Albury Wodonga Bandits is a NBL1 East club based in Albury, New South Wales. The club fields a team in both the Men's and Women's NBL1 East. The Bandits play their home games at the Lauren Jackson Sports Centre. For sponsorship reasons, the two teams are known as the Southern Vale Homes Bandits.

==Club history==
In 1984, a team known as the Wodonga Border Bulldogs entered the South East Australian Basketball League (SEABL). Based out of the Victorian city of Wodonga, the Bulldogs' home venue was the Wodonga Sports and Leisure Centre. The Wodonga stadium was the original home court in 1984 before the venue split games with the newly constructed Albury Sports Stadium the following year. The Bulldogs' final game they hosted at the Wodonga Sports and Leisure Centre was on 25 August 1985 before changing their name to the Albury Wodonga Bandits in 1986 and re-locating to nearby Albury.

After experiencing little success over their first 17 seasons in the SEABL, the Bandits won the East Conference championship in 2001 behind coach Leigh Gooding and players Allen McCowan, Matt Sheehan, Russell Hinder, Nick Grylewicz and Nick Payne.

In 2006, an Albury Wodonga Bandits women's team entered the SEABL. After missing the playoffs in each of their first three seasons, the Lady Bandits qualified for the post-season for the first time in 2009 behind coach Kennedy Kereama and star import duo Lisa Wallbutton and Toni Edmondson. Heading into the 2014 season, the Lady Bandits had a 39–153 win–loss record.

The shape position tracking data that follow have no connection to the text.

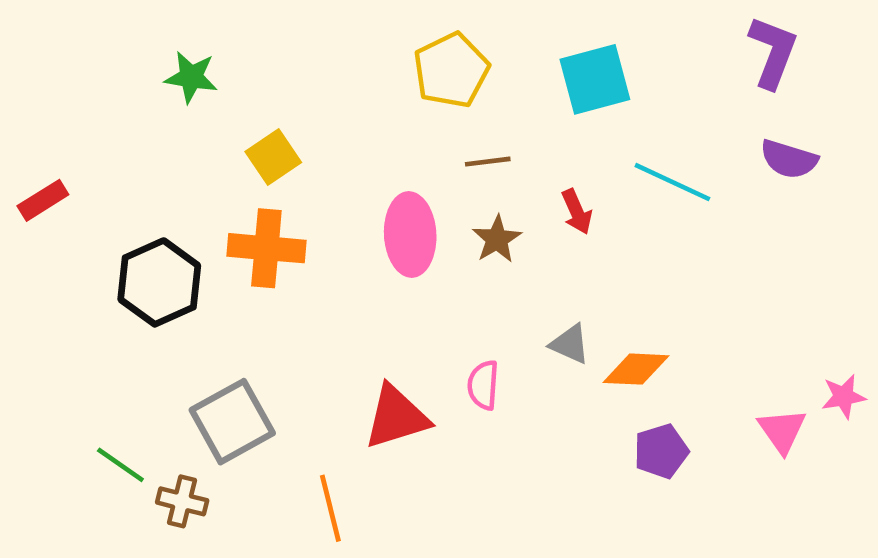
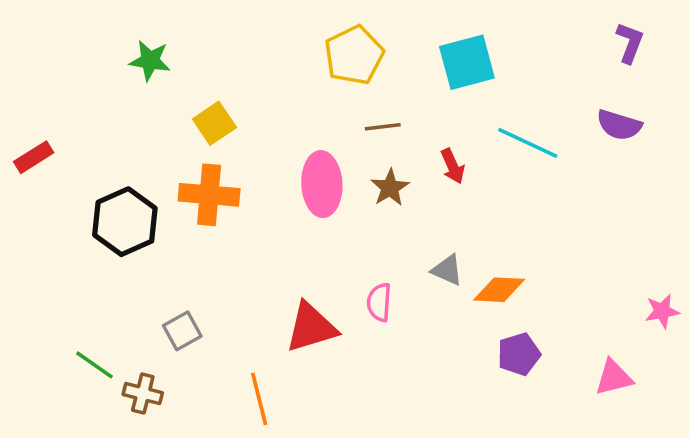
purple L-shape: (773, 52) -> (630, 43), moved, size x0.7
gray square: (232, 422) -> (182, 331), size x0.6
pink triangle: (782, 431) -> (614, 377), moved, turned 51

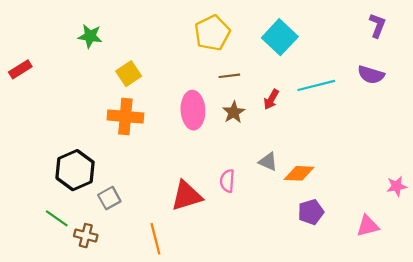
cyan square: (467, 62) -> (280, 37), turned -32
cyan line: (528, 143) -> (316, 85), turned -39
red rectangle: (34, 157) -> (20, 69), moved
red arrow: (453, 166) -> (271, 99), turned 54
black hexagon: (125, 222) -> (75, 170), moved

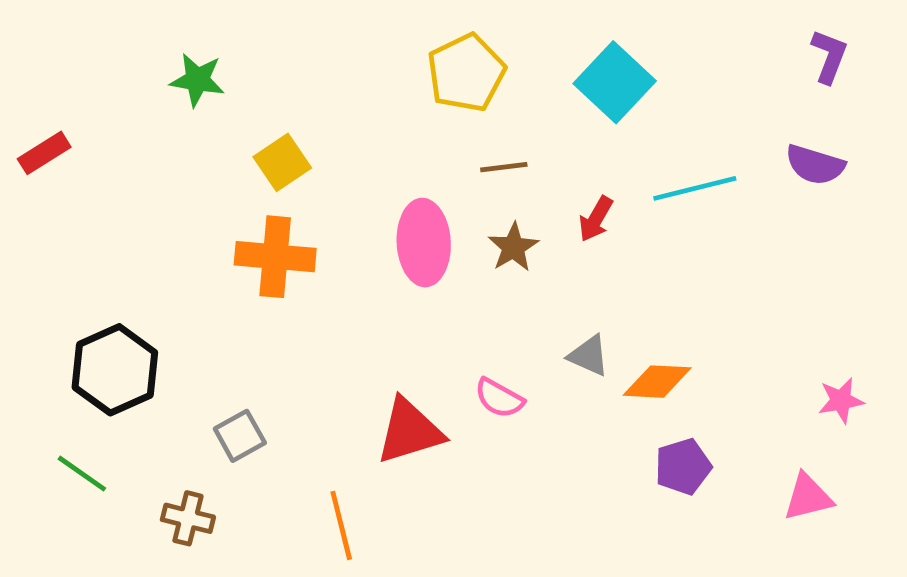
black hexagon: (75, 170) -> (115, 370), moved
pink semicircle: (227, 181) -> (499, 398), turned -65
pink star: (397, 186) -> (841, 400), moved
green line: (57, 218) -> (82, 474), moved

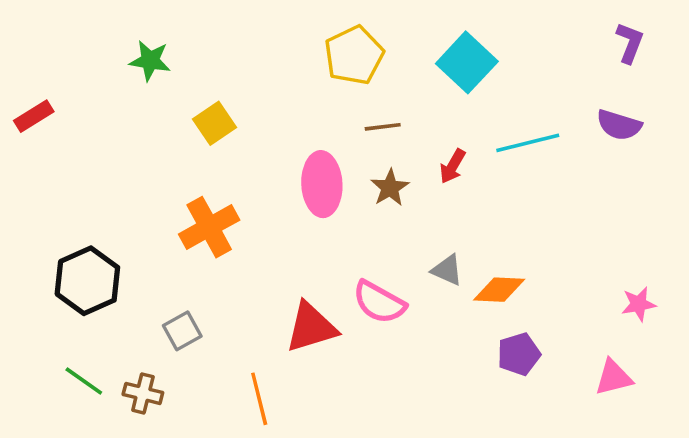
orange cross: (275, 257) -> (209, 227), moved, turned -34
pink semicircle: (499, 398) -> (379, 302), size x1.4
green line: (82, 474) -> (84, 381), moved

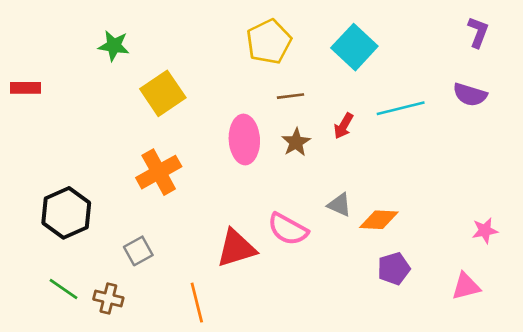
red rectangle: (34, 116) -> (26, 88), turned 32
yellow square: (214, 123) -> (163, 93), size x1.4

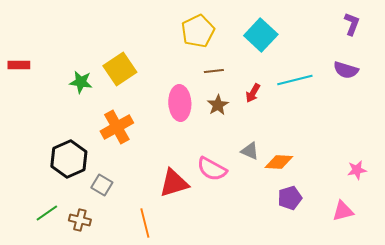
green star: (114, 46) -> (81, 82), moved
black hexagon: (66, 213) -> (69, 159), moved
gray square: (138, 251) -> (102, 185), turned -30
green line: (64, 289) -> (47, 213), turned -70

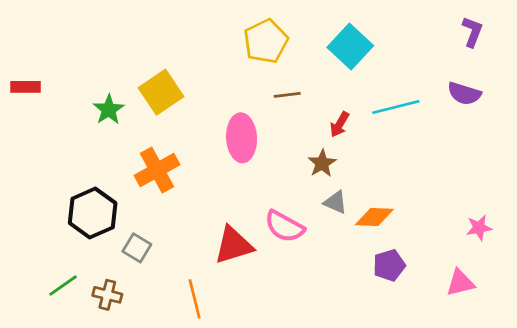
green star: (81, 82) -> (109, 110), turned 30
brown star: (218, 105) -> (322, 163), moved

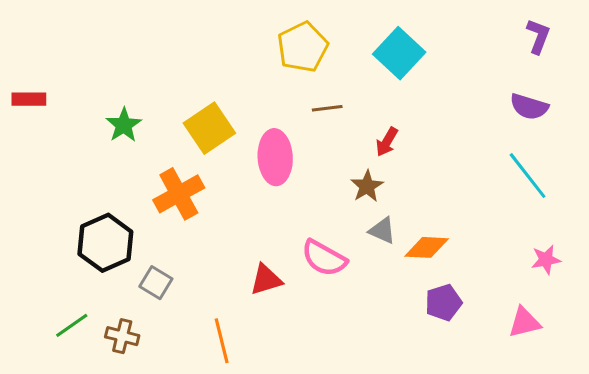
yellow square: (161, 92) -> (209, 128), moved
cyan line: (396, 107) -> (528, 176), moved, turned 66
red triangle: (233, 245) -> (266, 280), size x0.7

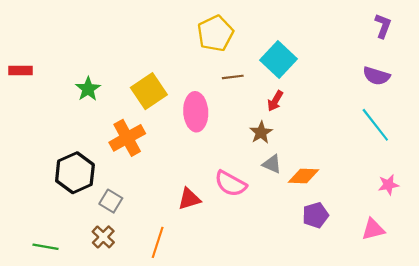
cyan square: (399, 53) -> (278, 60), moved
green line: (72, 325) -> (46, 247), moved, turned 45
brown cross: (122, 336) -> (103, 237), moved, turned 30
orange line: (222, 341) -> (158, 242), turned 32

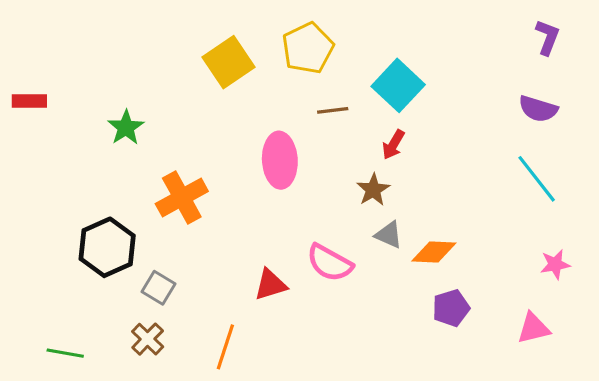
yellow square: (149, 91) -> (228, 62), moved

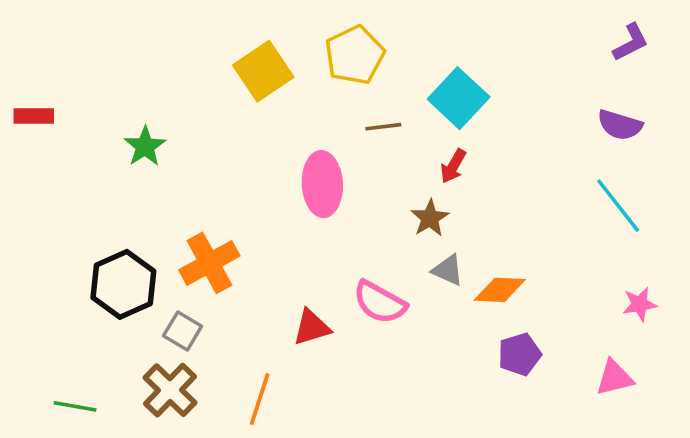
purple L-shape: (547, 37) -> (631, 42), turned 42
orange cross: (182, 198) -> (209, 263), moved
brown cross: (148, 339) -> (170, 390), size x1.4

In 2012, the Bandits men won the South Conference title and the overall SEABL championship. In 2015, the men's team won the East Conference championship before going on to lose in the SEABL Grand Final to the Mount Gambier Pioneers.

In 2019, following the demise of the SEABL, the Bandits joined the NBL1 for its inaugural season. After playing in the NBL1 South in 2021, the Bandits joined the NBL1 East in 2022. The women's team won the NBL1 East championship in the 2022 season behind Lauren Jackson and Unique Thompson.

In 2024, the Bandits women became the first team in NBL1 East history to go undefeated during the regular season. They went on to lose two straight finals games to bow out of the playoffs.